Exercise description: Copy the data exactly. Images are the one exception.

#### Data listing

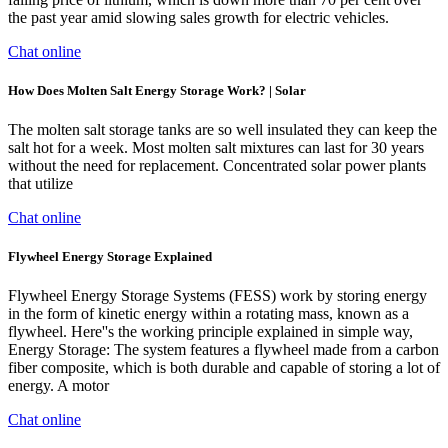
the past year amid slowing sales growth for electric vehicles.
Chat online
How Does Molten Salt Energy Storage Work? | Solar
The molten salt storage tanks are so well insulated they can keep the
salt hot for a week. Most molten salt mixtures can last for 30 years
without the need for replacement. Concentrated solar power plants
that utilize
Chat online
Flywheel Energy Storage Explained
Flywheel Energy Storage Systems (FESS) work by storing energy
in the form of kinetic energy within a rotating mass, known as a
flywheel. Here''s the working principle explained in simple way,
Energy Storage: The system features a flywheel made from a carbon
fiber composite, which is both durable and capable of storing a lot of
energy. A motor
Chat online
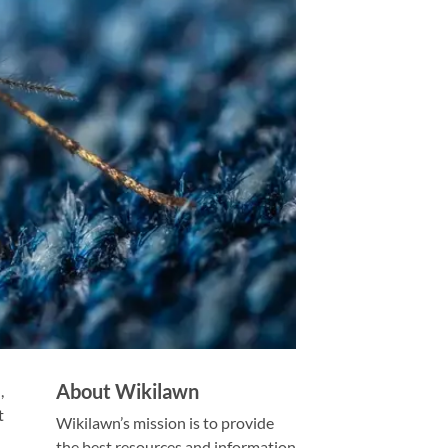
About Wikilawn
,
t
Wikilawn’s mission is to provide
the best resources and information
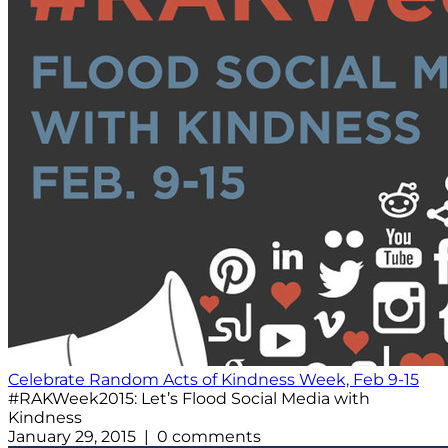
Celebrate Random Acts of Kindness Week, Feb 9-15
#RAKWeek2015: Let’s Flood Social Media with
Kindness
January 29, 2015 | 0 comments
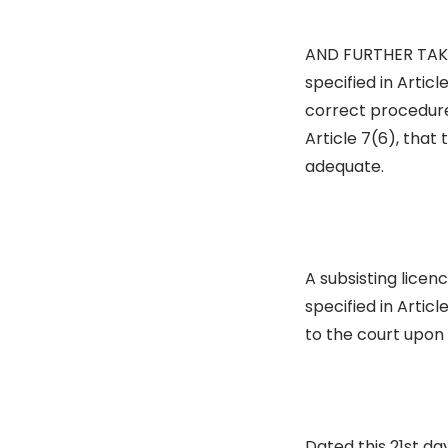
AND FURTHER TAKE 
specified in Articl
correct procedure,
Article 7(6), that 
adequate.
A subsisting licen
specified in Artic
to the court upon 
Dated this 21st da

########

Exercise result:
the past year amid slowing sales growth for electric vehicles.
Chat online
How Does Molten Salt Energy Storage Work? | Solar
The molten salt storage tanks are so well insulated they can keep the
salt hot for a week. Most molten salt mixtures can last for 30 years
without the need for replacement. Concentrated solar power plants
that utilize
Chat online
Flywheel Energy Storage Explained
Flywheel Energy Storage Systems (FESS) work by storing energy
in the form of kinetic energy within a rotating mass, known as a
flywheel. Here''s the working principle explained in simple way,
Energy Storage: The system features a flywheel made from a carbon
fiber composite, which is both durable and capable of storing a lot of
energy. A motor
Chat online
About Wikilawn
,
t
Wikilawn’s mission is to provide
the best resources and information
Celebrate Random Acts of Kindness Week, Feb 9-15
#RAKWeek2015: Let’s Flood Social Media with
Kindness
January 29, 2015 | 0 comments
AND FURTHER TAKE 
specified in Articl
correct procedure,
Article 7(6), that 
adequate.
A subsisting licen
specified in Artic
to the court upon 
Dated this 21st da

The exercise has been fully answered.